With no concrete career success to bolster her confidence. Williams still sought to assert herself. She declared she wouldn't be a guest on the late-night talk show circuit. "That was my angry, resentful period. I was 21, living in Manhattan and there was a point where I couldn't turn on the TV without seeing some comic like Joan Rivers or Letterman doing something on me. So I said I'd never talk to them, never do their shows. There came a time, obviously, when I had no more issues. I did Letterman last year. He said hi and gave me a kiss. It was great."

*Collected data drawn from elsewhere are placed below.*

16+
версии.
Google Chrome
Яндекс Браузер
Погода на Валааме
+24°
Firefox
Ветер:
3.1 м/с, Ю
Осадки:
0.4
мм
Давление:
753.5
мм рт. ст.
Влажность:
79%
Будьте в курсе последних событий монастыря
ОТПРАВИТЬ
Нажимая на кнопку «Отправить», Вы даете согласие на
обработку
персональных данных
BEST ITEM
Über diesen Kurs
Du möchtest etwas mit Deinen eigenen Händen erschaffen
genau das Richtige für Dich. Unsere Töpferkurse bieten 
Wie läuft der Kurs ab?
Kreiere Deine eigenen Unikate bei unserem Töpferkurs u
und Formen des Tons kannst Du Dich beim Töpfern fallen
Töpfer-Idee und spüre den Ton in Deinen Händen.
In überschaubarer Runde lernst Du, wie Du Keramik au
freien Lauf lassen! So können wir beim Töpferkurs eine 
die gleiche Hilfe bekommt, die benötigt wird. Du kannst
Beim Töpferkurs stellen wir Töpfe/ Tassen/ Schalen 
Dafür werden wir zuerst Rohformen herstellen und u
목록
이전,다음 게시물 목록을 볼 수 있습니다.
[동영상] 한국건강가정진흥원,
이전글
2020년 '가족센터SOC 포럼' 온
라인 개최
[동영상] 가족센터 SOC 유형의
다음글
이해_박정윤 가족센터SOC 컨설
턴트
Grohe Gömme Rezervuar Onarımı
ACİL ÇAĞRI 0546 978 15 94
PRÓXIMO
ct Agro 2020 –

A chance to play the lead in a feature film--Spike Lee's 1987 School Daze, about racial tensions on a black college campus--ended with Variety reporting "creative differences" between Lee and Williams. Big differences, Williams says. "I read the script and, being a woman who's considered light-skinned, I was offended that all the light-skinned characters were just concerned about themselves and all the dark-skinned students had integrity. I said to Spike. 'I don't know who you've been burned by, but I know a lot of sisters who have the same tone as me, and we're intelligent. We aren't narcissists.'"

That same year, Williams became pregnant with her first child. Before she turned 30, she had two more kids. "Not to get it out of the way, but to have kids and be able to do what I wanted to in my 30s." Carefully planned for efficiency or not, Williams's first baby was good timing. The next year, she released her first album. The move to music was one Hervey had long recommended as a way of gaining some control over her career. Her debut album The Right Stuff went gold and led to three Grammy nominations. The two albums that followed, The Comfort Zone and The Sweetest Days, went platinum, establishing Williams as a major force in adult contemporary R&.B music.

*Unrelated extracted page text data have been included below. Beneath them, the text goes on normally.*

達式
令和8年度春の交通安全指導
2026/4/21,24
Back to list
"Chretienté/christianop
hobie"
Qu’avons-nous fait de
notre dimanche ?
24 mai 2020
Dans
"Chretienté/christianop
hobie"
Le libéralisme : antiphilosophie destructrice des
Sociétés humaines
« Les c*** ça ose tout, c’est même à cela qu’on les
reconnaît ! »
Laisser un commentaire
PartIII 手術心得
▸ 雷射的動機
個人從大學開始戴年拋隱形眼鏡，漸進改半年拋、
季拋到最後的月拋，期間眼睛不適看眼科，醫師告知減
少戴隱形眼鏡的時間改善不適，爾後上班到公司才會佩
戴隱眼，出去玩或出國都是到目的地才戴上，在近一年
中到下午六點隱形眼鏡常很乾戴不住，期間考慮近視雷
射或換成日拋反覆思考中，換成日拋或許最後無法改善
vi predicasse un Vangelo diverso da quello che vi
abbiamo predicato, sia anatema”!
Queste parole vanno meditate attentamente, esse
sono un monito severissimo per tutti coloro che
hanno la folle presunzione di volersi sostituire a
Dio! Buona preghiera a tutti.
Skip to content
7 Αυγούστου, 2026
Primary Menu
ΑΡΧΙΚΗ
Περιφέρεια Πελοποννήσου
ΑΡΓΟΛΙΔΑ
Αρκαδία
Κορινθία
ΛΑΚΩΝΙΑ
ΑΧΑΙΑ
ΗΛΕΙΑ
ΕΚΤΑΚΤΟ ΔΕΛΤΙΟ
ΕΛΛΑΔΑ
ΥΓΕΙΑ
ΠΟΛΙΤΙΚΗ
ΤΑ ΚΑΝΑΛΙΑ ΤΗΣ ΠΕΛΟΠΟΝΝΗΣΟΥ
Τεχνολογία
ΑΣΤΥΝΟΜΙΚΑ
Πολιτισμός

Acting triumphs, however, remained elusive as the '90s began. Harley Davidson & the Marlboro Man was probably a bomb from the get-go. "I remember Mickey Rourke sucking limes before each of his takes to get rid of his saliva or--I don't know. And I remember him saying he wanted to work with me again." Truly, these are memories that shouldn't have to last anyone a lifetime. Another You, that same year, was an even grimmer affair. It was Richard Pryor's last film, and Williams, who played his girlfriend, recalls having to lend the MS-ravaged comic out of shots "because he was shaking so bad. It was really sad." I ask her about roles during this period that she was up for and didn't get--parts that might have swerved her acting career into a faster lane. She thinks for a few seconds and says, "I tested for Boomerang [1992]--Robin Givens got that. I was down to the last wire on Coming to America [1988]--Shari Headley got that. Those are the only two that didn't end up working out."

In 1994, Williams auditioned for a new Broadway production of Showboat for producer Garth Drabinsky, who asked her to consider instead taking over the lead in the Tony-winning Kiss of the Spider Woman. When she did, it became an even bigger hit-- ticket sales went up 20 percent--and she won raves. In Newsweek, Spider Woman director Harold Prince called her "a director's dream ... she's got that combination of innocence and sly innuendo that Mary Martin had." Being compared to the Great White Way's quintessential Peter Pan was definitely a heady new brand of publicity for Williams. The positive notices continued with Sidney Sheldon's Nothing Lasts Forever and Bye Bye Birdie.